UN human rights office urges Afghan Government to halt death sentences in rape case

27 Sep 2014

UN human rights office urges Afghan Government to halt death sentences in rape case

KABUL - The United Nations human rights office has urged the Government of Afghanistan to halt the death sentences in a case against a group of men charged with armed robbery, kidnapping and gang-rape in Paghman, a district of Kabul.

Addressing a news conference in Geneva on Friday, a spokesperson for the Office of the UN High Commissioner for Human Rights (OHCHR) expressed disappointment that the Afghan Supreme Court affirmed the death sentences given to five of the men, and also sentenced a sixth who had originally been given a 20-year sentence.

“While this is a horrible crime, we have been concerned about the lack of due process and the failure to comply with national and international fair trial standards in the proceedings,” Ravina Shamdasani told reporters.

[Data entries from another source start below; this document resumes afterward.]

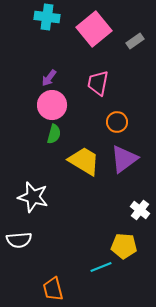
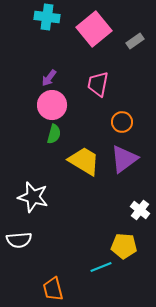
pink trapezoid: moved 1 px down
orange circle: moved 5 px right
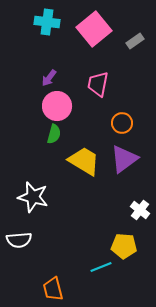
cyan cross: moved 5 px down
pink circle: moved 5 px right, 1 px down
orange circle: moved 1 px down
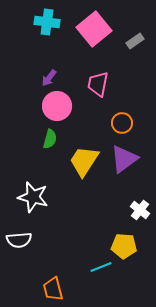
green semicircle: moved 4 px left, 5 px down
yellow trapezoid: rotated 88 degrees counterclockwise
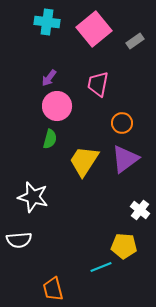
purple triangle: moved 1 px right
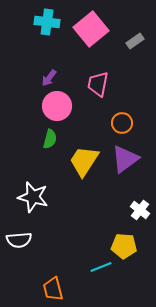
pink square: moved 3 px left
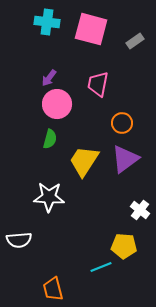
pink square: rotated 36 degrees counterclockwise
pink circle: moved 2 px up
white star: moved 16 px right; rotated 12 degrees counterclockwise
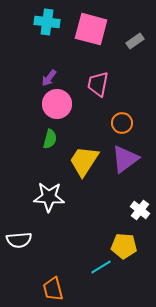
cyan line: rotated 10 degrees counterclockwise
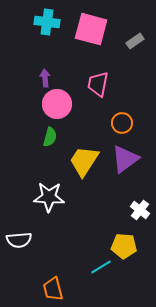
purple arrow: moved 4 px left; rotated 138 degrees clockwise
green semicircle: moved 2 px up
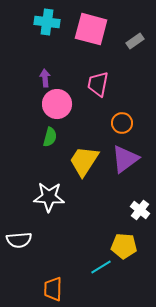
orange trapezoid: rotated 15 degrees clockwise
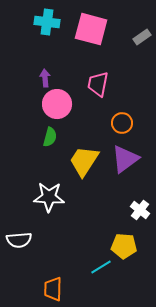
gray rectangle: moved 7 px right, 4 px up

This decision denies proper justice to both the victims and the accused, she added, and also undermines efforts to strengthen the rule of law and administration of justice in the country.

“We urge both Afghanistan’s outgoing and incoming Presidents not to implement the death sentence in this case and refer the case back to courts given the due process concerns,” said Ms. Shamdasani.

OHCHR also called on the Governments to resume a moratorium on executions pending full abolition of the death penalty.

In a high-level event held at UN Headquarters in new York on Thursday, Secretary-General Ban Ki-moon and other senior officials called the continuing application of capital punishment a “primitive” practice which has no place in the 21st century.

The officials pressed global leaders to set course towards abolishing the death penalty and advancing a more progressive judicial agenda in their respective States.

Participating in the meeting, the UN High Commissioner for Human Rights, Zeid Ra’ad Al Hussein, underscored the need to reform judicial systems around the world, noting that only then would a practice based on vengeance truly be defeated.

“No judiciary, anywhere in the world, is so robust that it can guarantee that innocent life will not be taken, and there is an alarming body of evidence to indicate that even well-functioning legal systems have sentenced to death men and women who were subsequently proven innocent,” he said, calling the situation “intolerable.”